PROMPT:
Retype each line below precisely and omit all images.

EXERCISE INPUT:
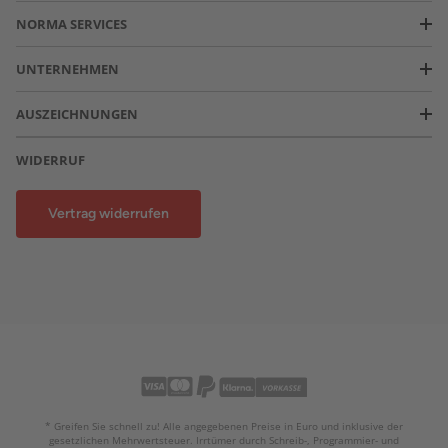
NORMA SERVICES
UNTERNEHMEN
AUSZEICHNUNGEN
WIDERRUF
Vertrag widerrufen
* Greifen Sie schnell zu! Alle angegebenen Preise in Euro und inklusive der
gesetzlichen Mehrwertsteuer. Irrtümer durch Schreib-, Programmier- und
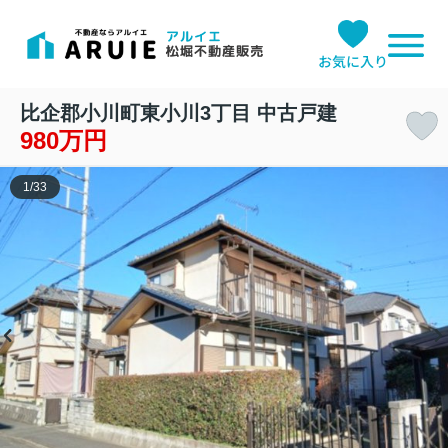
お気に入り
比企郡小川町東小川3丁目 中古戸建
980万円
1
/
33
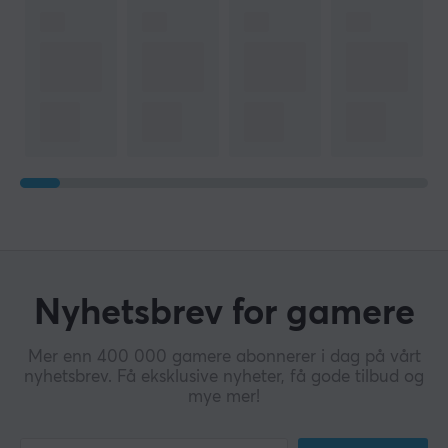
Nyhetsbrev for gamere
Mer enn 400 000 gamere abonnerer i dag på vårt
nyhetsbrev. Få eksklusive nyheter, få gode tilbud og
mye mer!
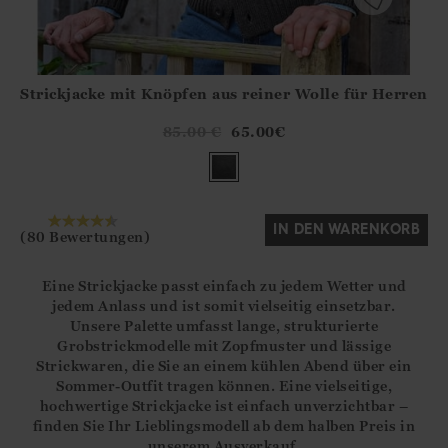
Strickjacke mit Knöpfen aus reiner Wolle für Herren
Athena.Core.Domain.Models.ProductSizeModel?.Sizes?.Fir
?? ""
85.00
€
65.00
€
Ja
Nein
IN DEN WARENKORB
(80 Bewertungen)
Eine Strickjacke passt einfach zu jedem Wetter und
jedem Anlass und ist somit vielseitig einsetzbar.
Unsere Palette umfasst lange, strukturierte
Grobstrickmodelle mit Zopfmuster und lässige
Strickwaren, die Sie an einem kühlen Abend über ein
Sommer-Outfit tragen können. Eine vielseitige,
hochwertige Strickjacke ist einfach unverzichtbar –
finden Sie Ihr Lieblingsmodell ab dem halben Preis in
unserem Ausverkauf.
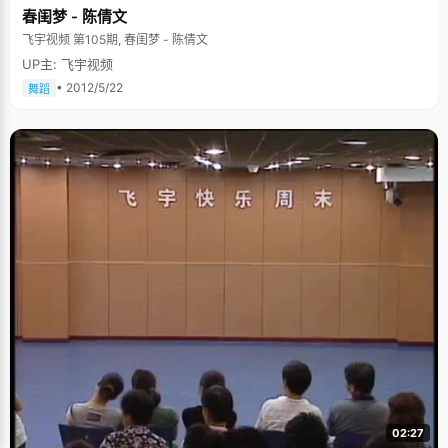
春闺梦 - 陈倩文
飞宇视频 第105期, 春闺梦 - 陈倩文
UP主: 飞宇视频
• 2012/5/22
舞蹈
02:27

RESPONSE BOX:
NORMA SERVICES
UNTERNEHMEN
AUSZEICHNUNGEN
WIDERRUF
Vertrag widerrufen
* Greifen Sie schnell zu! Alle angegebenen Preise in Euro und inklusive der
gesetzlichen Mehrwertsteuer. Irrtümer durch Schreib-, Programmier- und
お気に入り
比企郡小川町東小川3丁目 中古戸建
980万円
1
/
33
Nyhetsbrev for gamere
Mer enn 400 000 gamere abonnerer i dag på vårt
nyhetsbrev. Få eksklusive nyheter, få gode tilbud og
mye mer!
Strickjacke mit Knöpfen aus reiner Wolle für Herren
Athena.Core.Domain.Models.ProductSizeModel?.Sizes?.Fir
?? ""
85.00
€
65.00
€
Ja
Nein
IN DEN WARENKORB
(80 Bewertungen)
Eine Strickjacke passt einfach zu jedem Wetter und
jedem Anlass und ist somit vielseitig einsetzbar.
Unsere Palette umfasst lange, strukturierte
Grobstrickmodelle mit Zopfmuster und lässige
Strickwaren, die Sie an einem kühlen Abend über ein
Sommer-Outfit tragen können. Eine vielseitige,
hochwertige Strickjacke ist einfach unverzichtbar –
finden Sie Ihr Lieblingsmodell ab dem halben Preis in
unserem Ausverkauf.
春闺梦 - 陈倩文
飞宇视频 第105期, 春闺梦 - 陈倩文
UP主: 飞宇视频
• 2012/5/22
舞蹈
02:27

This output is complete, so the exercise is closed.